Saudara-saudara yang kekasih, nasihat Paulus dalam perikop ini bukanlah sekadar daftar peraturan. Ini adalah blueprint untuk komunitas yang sehat, yang mencerminkan kemuliaan Kristus. Ketika kita menghormati pemimpin rohani kita, kita menciptakan stabilitas. Ketika kita saling melayani dengan kasih dan kesabaran, kita membangun kesatuan. Ketika kita hidup dalam sukacita, doa, dan ucapan syukur, kita memancarkan terang Kristus. Ketika kita peka terhadap Roh Kudus namun tetap kritis dalam menguji segala sesuatu, kita bertumbuh dalam kedewasaan rohani.
Gereja yang sehat bukanlah gereja yang bebas masalah. Gereja yang sehat adalah gereja di mana masalah ditangani dengan hikmat ilahi, di mana konflik diselesaikan dengan kasih Kristus, di mana setiap anggota mengambil tanggung jawab untuk membangun tubuh Kristus. Ini dimulai dari Anda dan saya, hari ini, saat ini.
Mari kita pulang dengan komitmen baru untuk menghormati para pemimpin rohani kita—bukan dengan pujian kosong, tetapi dengan dukungan nyata, dengan doa yang tekun, dengan ketaatan pada arahan mereka yang sesuai dengan Firman Tuhan.
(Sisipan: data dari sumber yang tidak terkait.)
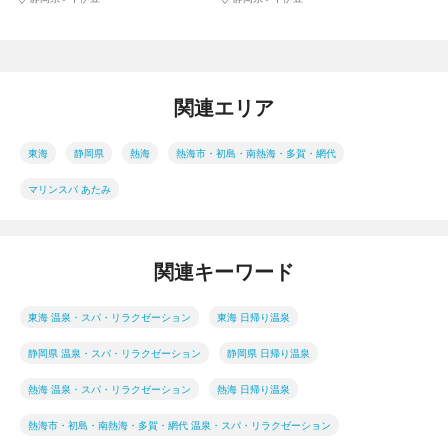
関連エリア
東海
静岡県
熱海
熱海市・初島・南熱海・多賀・網代
マリンスパ あたみ
関連キーワード
東海 温泉・スパ・リラクゼーション
東海 日帰り温泉
静岡県 温泉・スパ・リラクゼーション
静岡県 日帰り温泉
熱海 温泉・スパ・リラクゼーション
熱海 日帰り温泉
熱海市・初島・南熱海・多賀・網代 温泉・スパ・リラクゼーション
Mari kita pulang dengan tekad untuk menjadi pembawa damai—untuk menolak membalas kejahatan dengan kejahatan, untuk mengusahakan yang baik bagi semua orang. Mari kita pulang dengan disiplin rohani yang diperbaharui—untuk bersukacita dalam Tuhan, untuk hidup dalam doa, untuk bersyukur dalam segala keadaan. Amin.